▶ _DATA SUPPLIED_

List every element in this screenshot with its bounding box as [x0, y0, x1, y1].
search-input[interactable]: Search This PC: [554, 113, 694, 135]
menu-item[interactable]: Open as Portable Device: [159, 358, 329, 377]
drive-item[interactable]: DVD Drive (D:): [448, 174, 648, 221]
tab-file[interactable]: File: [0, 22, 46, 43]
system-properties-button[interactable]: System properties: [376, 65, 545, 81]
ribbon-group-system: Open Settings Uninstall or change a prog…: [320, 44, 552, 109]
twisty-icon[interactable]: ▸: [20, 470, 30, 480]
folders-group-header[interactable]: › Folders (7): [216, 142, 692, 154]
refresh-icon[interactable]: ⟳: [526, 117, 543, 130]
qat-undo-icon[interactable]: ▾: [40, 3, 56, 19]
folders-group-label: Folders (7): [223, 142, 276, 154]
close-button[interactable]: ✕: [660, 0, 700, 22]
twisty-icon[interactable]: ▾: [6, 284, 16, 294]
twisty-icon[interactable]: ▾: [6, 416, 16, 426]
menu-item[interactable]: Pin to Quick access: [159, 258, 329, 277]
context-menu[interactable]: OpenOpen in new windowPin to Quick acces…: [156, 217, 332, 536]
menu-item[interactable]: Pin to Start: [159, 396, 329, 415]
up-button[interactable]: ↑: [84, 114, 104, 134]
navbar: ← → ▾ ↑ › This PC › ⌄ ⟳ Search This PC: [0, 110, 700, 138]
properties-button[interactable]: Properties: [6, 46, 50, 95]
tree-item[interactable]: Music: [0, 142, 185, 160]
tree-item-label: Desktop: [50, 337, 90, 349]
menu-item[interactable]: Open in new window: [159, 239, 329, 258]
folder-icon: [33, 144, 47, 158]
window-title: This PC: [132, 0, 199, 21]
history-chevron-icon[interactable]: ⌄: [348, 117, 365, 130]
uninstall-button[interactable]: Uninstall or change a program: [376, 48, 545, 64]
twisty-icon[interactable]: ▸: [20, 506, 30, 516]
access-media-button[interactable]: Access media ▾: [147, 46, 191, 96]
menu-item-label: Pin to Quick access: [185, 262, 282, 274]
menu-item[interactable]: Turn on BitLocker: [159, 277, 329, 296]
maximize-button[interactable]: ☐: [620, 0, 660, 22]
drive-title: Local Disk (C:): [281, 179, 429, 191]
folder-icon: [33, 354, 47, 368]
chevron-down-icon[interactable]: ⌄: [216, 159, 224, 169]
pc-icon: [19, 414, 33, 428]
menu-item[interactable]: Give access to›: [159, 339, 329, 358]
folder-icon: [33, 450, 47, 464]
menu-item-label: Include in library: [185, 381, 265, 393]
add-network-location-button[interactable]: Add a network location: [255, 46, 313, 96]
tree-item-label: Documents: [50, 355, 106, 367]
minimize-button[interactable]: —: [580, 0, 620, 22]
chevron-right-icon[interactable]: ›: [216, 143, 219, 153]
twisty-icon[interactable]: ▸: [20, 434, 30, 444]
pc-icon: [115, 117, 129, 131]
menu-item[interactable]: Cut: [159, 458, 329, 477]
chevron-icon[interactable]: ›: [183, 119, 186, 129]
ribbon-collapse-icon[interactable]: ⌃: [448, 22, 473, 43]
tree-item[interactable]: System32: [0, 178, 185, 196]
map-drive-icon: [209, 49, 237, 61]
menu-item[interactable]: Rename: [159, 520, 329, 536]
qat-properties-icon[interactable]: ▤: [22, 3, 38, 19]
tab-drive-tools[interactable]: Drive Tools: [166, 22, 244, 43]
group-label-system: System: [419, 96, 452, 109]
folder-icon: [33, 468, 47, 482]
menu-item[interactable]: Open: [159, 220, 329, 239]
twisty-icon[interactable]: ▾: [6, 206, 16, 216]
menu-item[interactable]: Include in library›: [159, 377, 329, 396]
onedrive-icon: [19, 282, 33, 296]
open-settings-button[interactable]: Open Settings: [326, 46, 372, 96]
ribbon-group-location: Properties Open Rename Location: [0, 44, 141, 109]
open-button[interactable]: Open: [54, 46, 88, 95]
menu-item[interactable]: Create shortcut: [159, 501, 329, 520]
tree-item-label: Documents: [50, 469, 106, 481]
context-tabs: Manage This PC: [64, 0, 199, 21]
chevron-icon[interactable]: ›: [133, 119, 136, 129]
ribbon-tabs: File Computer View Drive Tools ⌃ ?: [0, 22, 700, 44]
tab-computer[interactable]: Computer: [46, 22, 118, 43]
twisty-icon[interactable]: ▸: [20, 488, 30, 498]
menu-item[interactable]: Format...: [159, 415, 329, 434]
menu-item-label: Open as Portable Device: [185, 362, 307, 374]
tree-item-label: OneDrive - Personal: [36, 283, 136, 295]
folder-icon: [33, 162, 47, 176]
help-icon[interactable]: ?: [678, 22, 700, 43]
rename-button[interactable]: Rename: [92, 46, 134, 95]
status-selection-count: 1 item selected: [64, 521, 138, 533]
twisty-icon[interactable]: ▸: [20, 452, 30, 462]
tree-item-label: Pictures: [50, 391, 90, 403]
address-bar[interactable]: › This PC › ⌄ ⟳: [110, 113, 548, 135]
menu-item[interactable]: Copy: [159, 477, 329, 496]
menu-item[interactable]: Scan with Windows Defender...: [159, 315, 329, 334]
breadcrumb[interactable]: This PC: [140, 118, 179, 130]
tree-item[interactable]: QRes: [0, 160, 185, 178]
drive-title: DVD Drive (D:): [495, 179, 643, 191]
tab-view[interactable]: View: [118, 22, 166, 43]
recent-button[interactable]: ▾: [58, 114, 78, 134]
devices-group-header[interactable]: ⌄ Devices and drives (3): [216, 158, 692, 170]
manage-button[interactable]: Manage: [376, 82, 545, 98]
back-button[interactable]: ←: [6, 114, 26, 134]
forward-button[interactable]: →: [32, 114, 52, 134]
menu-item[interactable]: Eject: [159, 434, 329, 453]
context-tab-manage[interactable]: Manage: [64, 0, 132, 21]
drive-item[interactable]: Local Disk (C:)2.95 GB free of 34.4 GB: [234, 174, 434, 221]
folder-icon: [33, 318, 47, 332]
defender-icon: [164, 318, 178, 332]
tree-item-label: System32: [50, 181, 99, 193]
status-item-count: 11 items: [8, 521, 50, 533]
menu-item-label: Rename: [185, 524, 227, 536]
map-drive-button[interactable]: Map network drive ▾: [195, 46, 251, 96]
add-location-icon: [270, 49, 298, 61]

▶ _TASK STATEMENT_
Using the listing above, locate the lines that hold "header" and copy each one.

▶ _OUTPUT BELOW_
folders-group-header[interactable]: › Folders (7): [216, 142, 692, 154]
devices-group-header[interactable]: ⌄ Devices and drives (3): [216, 158, 692, 170]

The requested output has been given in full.